• _EXERCISE BRIEF_
Please copy exactly the lines that begin with the one containing "PAN DE PAYÉS" and end with the last line of the entries.

Records excerpted from a collection
++++++

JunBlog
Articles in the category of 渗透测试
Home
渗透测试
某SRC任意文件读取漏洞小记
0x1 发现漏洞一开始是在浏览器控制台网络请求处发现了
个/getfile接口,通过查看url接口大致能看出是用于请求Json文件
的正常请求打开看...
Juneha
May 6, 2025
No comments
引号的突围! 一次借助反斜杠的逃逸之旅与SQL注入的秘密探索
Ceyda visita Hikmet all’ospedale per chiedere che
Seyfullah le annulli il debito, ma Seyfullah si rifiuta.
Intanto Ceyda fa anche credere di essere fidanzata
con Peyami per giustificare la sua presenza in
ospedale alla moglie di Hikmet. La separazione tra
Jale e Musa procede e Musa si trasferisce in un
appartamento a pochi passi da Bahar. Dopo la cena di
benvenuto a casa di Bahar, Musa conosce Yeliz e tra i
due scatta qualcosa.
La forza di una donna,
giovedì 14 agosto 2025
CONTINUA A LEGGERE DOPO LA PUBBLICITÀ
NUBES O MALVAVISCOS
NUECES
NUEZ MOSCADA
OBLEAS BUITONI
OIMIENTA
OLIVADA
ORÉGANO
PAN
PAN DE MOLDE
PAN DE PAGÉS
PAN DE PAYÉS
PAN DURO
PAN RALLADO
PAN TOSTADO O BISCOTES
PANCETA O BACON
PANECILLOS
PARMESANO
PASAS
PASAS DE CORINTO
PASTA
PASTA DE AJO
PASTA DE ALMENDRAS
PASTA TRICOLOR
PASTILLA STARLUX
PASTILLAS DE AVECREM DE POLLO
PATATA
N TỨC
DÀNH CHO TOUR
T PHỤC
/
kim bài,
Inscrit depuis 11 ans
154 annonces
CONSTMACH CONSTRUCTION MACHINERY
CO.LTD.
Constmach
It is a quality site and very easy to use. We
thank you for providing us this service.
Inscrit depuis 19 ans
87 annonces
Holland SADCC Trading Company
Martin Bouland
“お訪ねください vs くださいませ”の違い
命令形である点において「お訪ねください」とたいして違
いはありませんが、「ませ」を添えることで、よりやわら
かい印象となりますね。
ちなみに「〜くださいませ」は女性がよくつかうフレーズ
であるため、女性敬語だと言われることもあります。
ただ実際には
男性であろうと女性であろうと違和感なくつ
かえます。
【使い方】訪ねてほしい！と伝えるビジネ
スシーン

++++++

• _ANSWER TO THIS PROBLEM_
PAN DE PAYÉS
PAN DURO
PAN RALLADO
PAN TOSTADO O BISCOTES
PANCETA O BACON
PANECILLOS
PARMESANO
PASAS
PASAS DE CORINTO
PASTA
PASTA DE AJO
PASTA DE ALMENDRAS
PASTA TRICOLOR
PASTILLA STARLUX
PASTILLAS DE AVECREM DE POLLO
PATATA
N TỨC
DÀNH CHO TOUR
T PHỤC
/
kim bài,
Inscrit depuis 11 ans
154 annonces
CONSTMACH CONSTRUCTION MACHINERY
CO.LTD.
Constmach
It is a quality site and very easy to use. We
thank you for providing us this service.
Inscrit depuis 19 ans
87 annonces
Holland SADCC Trading Company
Martin Bouland
“お訪ねください vs くださいませ”の違い
命令形である点において「お訪ねください」とたいして違
いはありませんが、「ませ」を添えることで、よりやわら
かい印象となりますね。
ちなみに「〜くださいませ」は女性がよくつかうフレーズ
であるため、女性敬語だと言われることもあります。
ただ実際には
男性であろうと女性であろうと違和感なくつ
かえます。
【使い方】訪ねてほしい！と伝えるビジネ
スシーン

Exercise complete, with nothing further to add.